# Assignment:
Scan the data for "murs" and copy each matching line.

:: Records shown

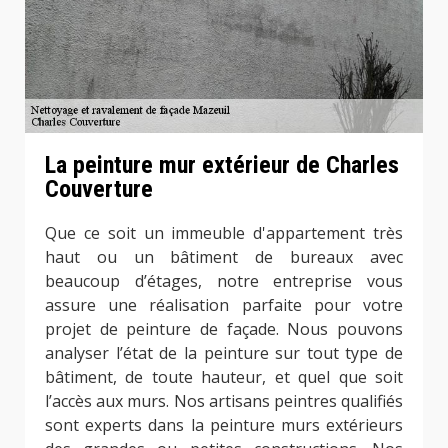
La peinture mur extérieur de Charles
Couverture
Que ce soit un immeuble d'appartement très
haut ou un bâtiment de bureaux avec
beaucoup d’étages, notre entreprise vous
assure une réalisation parfaite pour votre
projet de peinture de façade. Nous pouvons
analyser l’état de la peinture sur tout type de
bâtiment, de toute hauteur, et quel que soit
l’accès aux murs. Nos artisans peintres qualifiés
sont experts dans la peinture murs extérieurs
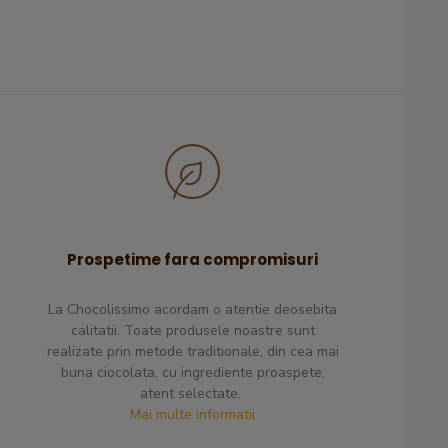
Prospetime fara compromisuri
La Chocolissimo acordam o atentie deosebita
calitatii. Toate produsele noastre sunt
realizate prin metode traditionale, din cea mai
ndat un pantof de ciocolata,
Ambalare necorespunzătoare d
buna ciocolata, cu ingrediente proaspete,
ea a fost super incantata si
aceasta. Am adunat bomboanel
atent selectate.
cinata. Recomand cu drag !
cutia de transport...
Mai multe informatii
Excelent
Satisfacator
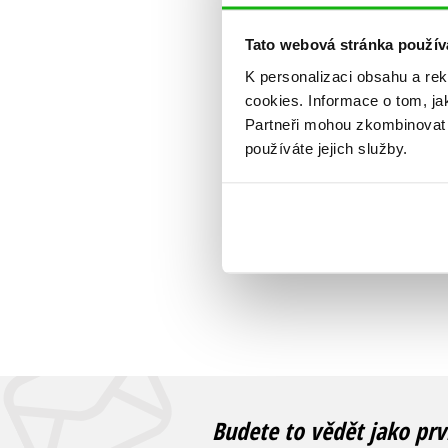
Tato webová stránka použív
K personalizaci obsahu a re
cookies.
Informace o tom, ja
Partneři mohou zkombinovat t
používáte jejich služby.
Budete to vědět jako prv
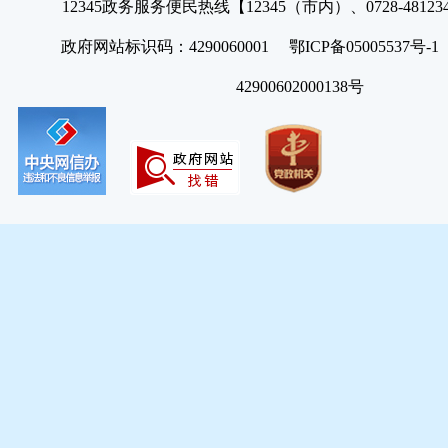
12345政务服务便民热线【12345（市内）、0728-4812
政府网站标识码：4290060001 鄂ICP备05005537号
42900602000138号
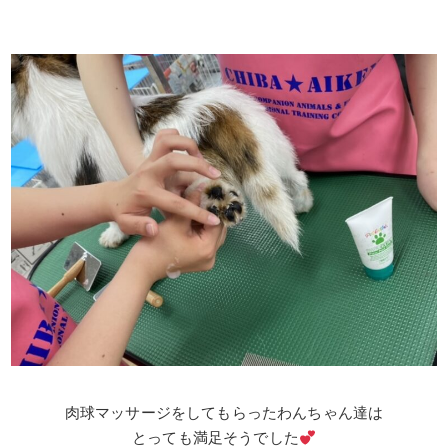
肉球マッサージをしてもらったわんちゃん達は
とっても満足そうでした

::::

# Solution for this problem:
l’accès aux murs. Nos artisans peintres qualifiés
sont experts dans la peinture murs extérieurs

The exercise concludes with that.